*Instructions to follow*: Output, word for word, the lines of this listing that fall between the line with "France-Indonesia High Level Busi" and the line with "Prof. Dr. Alexander Renkl, Freiburg", counting both of those lines, and no others.

*Dataset records*:

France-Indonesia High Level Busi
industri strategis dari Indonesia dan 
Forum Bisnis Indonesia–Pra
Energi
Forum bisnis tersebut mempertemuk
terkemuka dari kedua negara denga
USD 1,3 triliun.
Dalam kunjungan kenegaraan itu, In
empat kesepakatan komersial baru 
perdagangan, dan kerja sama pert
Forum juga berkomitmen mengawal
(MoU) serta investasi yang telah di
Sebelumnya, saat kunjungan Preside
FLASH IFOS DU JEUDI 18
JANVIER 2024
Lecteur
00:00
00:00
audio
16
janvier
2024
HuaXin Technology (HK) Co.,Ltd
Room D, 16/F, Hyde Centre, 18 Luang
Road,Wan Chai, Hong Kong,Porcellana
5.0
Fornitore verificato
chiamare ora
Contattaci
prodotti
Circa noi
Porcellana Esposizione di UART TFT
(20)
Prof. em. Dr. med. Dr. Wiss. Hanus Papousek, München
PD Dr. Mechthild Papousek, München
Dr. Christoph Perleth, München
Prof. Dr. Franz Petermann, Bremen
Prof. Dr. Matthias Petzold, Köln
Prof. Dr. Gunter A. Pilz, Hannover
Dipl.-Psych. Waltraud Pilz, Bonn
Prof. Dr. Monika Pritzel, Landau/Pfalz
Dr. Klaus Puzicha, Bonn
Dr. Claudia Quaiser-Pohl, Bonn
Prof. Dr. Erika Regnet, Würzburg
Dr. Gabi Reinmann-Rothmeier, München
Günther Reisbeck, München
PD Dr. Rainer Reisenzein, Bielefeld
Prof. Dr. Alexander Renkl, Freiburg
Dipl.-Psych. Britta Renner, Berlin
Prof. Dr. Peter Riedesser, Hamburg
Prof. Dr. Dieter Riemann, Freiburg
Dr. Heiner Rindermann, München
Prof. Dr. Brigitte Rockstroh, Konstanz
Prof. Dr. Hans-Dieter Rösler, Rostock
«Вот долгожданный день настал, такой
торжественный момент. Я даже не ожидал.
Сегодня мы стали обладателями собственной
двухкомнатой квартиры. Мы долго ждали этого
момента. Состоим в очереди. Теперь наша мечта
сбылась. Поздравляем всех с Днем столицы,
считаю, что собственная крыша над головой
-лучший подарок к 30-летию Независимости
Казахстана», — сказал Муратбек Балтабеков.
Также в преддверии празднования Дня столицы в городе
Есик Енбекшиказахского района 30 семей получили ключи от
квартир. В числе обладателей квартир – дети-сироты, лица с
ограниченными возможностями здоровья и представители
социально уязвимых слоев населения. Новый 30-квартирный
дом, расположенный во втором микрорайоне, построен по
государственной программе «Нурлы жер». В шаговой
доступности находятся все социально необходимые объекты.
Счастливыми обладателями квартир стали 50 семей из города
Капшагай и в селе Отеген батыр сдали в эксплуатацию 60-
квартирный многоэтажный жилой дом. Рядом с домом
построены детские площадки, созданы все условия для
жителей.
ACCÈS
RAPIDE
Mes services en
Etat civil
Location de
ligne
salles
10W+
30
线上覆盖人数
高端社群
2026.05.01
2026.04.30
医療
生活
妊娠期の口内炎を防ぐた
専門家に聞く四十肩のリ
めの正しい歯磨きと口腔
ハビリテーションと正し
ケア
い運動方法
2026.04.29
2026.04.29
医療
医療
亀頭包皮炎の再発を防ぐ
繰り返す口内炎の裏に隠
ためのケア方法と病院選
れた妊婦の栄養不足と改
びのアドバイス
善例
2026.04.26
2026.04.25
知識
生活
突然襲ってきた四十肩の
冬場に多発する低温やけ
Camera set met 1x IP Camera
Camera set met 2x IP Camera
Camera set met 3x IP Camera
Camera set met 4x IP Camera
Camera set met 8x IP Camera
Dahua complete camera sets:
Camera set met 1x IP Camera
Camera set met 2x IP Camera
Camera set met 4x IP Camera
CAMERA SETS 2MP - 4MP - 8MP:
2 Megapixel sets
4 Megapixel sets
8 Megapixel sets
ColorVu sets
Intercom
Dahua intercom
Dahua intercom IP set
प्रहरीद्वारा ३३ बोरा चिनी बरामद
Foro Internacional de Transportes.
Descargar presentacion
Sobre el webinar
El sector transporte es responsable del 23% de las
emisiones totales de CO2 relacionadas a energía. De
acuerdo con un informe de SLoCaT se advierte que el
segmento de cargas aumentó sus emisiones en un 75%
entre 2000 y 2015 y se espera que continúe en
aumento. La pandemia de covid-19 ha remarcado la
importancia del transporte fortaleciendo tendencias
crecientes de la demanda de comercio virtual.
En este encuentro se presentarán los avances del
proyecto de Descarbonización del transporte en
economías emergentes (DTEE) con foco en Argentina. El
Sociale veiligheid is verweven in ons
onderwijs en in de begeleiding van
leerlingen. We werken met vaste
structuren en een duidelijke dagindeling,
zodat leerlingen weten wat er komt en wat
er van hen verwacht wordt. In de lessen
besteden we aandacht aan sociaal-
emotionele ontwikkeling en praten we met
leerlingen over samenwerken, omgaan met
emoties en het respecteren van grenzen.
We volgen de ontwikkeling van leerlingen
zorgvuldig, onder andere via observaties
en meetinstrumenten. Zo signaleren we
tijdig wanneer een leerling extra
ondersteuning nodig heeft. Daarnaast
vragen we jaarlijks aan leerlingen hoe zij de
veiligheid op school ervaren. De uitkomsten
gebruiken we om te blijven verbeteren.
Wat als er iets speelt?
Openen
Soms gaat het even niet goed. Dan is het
* * *
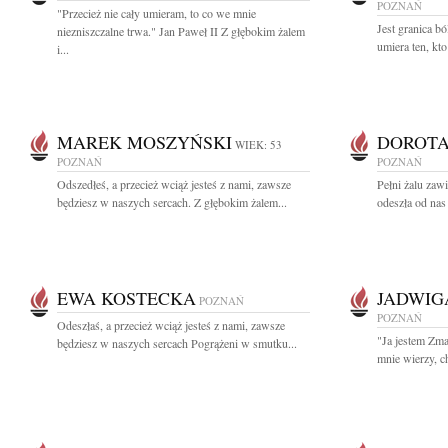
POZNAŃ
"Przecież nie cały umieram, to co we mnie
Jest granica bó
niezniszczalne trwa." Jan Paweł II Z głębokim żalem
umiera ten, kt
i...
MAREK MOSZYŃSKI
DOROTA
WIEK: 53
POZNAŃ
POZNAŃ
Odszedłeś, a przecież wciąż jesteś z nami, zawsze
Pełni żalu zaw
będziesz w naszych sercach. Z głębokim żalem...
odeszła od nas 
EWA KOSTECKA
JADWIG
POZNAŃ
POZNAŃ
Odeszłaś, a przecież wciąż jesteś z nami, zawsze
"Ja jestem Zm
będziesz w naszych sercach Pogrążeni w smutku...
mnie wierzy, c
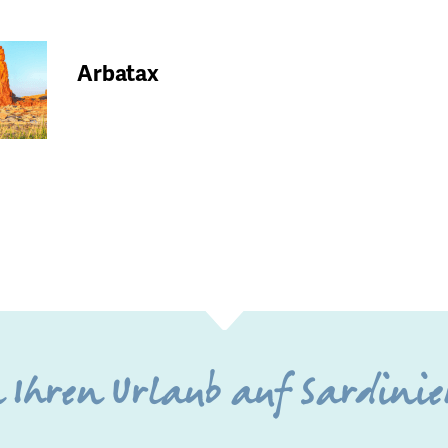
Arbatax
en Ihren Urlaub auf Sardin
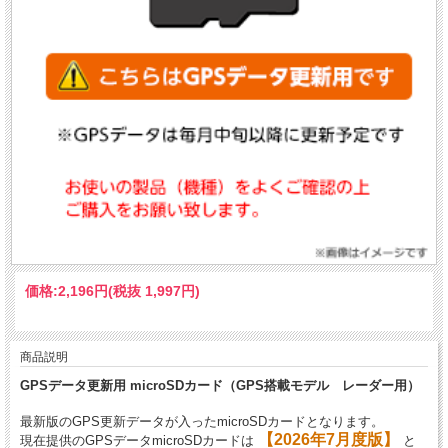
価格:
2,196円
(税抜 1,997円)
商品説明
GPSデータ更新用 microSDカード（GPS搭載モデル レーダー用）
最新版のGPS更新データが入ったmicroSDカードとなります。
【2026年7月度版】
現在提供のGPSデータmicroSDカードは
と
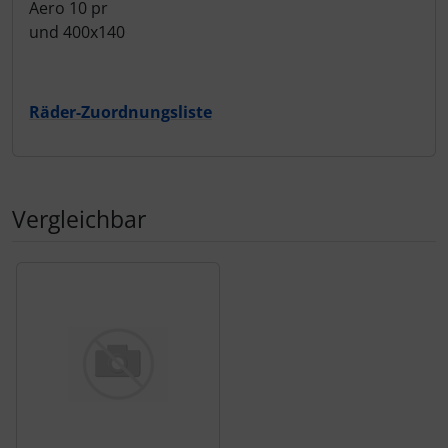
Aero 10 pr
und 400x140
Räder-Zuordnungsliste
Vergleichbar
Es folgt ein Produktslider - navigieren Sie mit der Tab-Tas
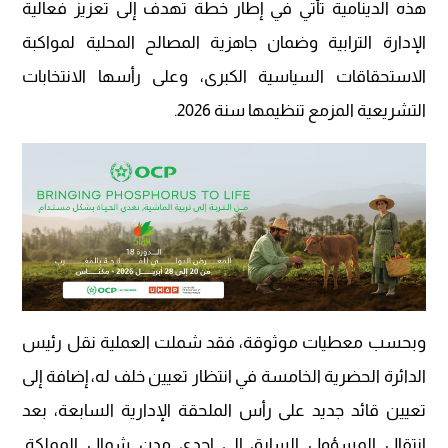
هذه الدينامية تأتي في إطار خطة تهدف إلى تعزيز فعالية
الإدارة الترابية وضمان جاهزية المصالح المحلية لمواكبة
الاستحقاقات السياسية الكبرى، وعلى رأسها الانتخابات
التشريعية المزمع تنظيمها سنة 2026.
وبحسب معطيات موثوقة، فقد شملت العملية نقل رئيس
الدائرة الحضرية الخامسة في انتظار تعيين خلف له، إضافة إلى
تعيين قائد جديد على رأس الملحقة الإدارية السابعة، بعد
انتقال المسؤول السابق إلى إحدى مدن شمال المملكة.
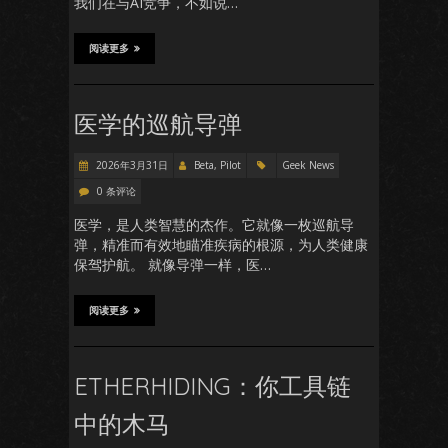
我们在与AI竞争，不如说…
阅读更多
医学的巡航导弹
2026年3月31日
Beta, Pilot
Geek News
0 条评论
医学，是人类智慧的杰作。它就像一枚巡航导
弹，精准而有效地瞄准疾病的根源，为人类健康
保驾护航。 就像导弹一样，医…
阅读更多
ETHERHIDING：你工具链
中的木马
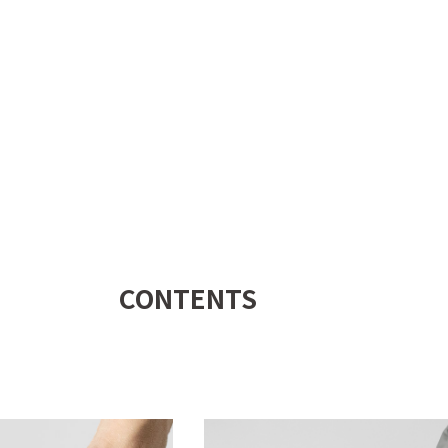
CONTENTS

*Answer section*:
France-Indonesia High Level Busi
industri strategis dari Indonesia dan 
Forum Bisnis Indonesia–Pra
Energi
Forum bisnis tersebut mempertemuk
terkemuka dari kedua negara denga
USD 1,3 triliun.
Dalam kunjungan kenegaraan itu, In
empat kesepakatan komersial baru 
perdagangan, dan kerja sama pert
Forum juga berkomitmen mengawal
(MoU) serta investasi yang telah di
Sebelumnya, saat kunjungan Preside
FLASH IFOS DU JEUDI 18
JANVIER 2024
Lecteur
00:00
00:00
audio
16
janvier
2024
HuaXin Technology (HK) Co.,Ltd
Room D, 16/F, Hyde Centre, 18 Luang
Road,Wan Chai, Hong Kong,Porcellana
5.0
Fornitore verificato
chiamare ora
Contattaci
prodotti
Circa noi
Porcellana Esposizione di UART TFT
(20)
Prof. em. Dr. med. Dr. Wiss. Hanus Papousek, München
PD Dr. Mechthild Papousek, München
Dr. Christoph Perleth, München
Prof. Dr. Franz Petermann, Bremen
Prof. Dr. Matthias Petzold, Köln
Prof. Dr. Gunter A. Pilz, Hannover
Dipl.-Psych. Waltraud Pilz, Bonn
Prof. Dr. Monika Pritzel, Landau/Pfalz
Dr. Klaus Puzicha, Bonn
Dr. Claudia Quaiser-Pohl, Bonn
Prof. Dr. Erika Regnet, Würzburg
Dr. Gabi Reinmann-Rothmeier, München
Günther Reisbeck, München
PD Dr. Rainer Reisenzein, Bielefeld
Prof. Dr. Alexander Renkl, Freiburg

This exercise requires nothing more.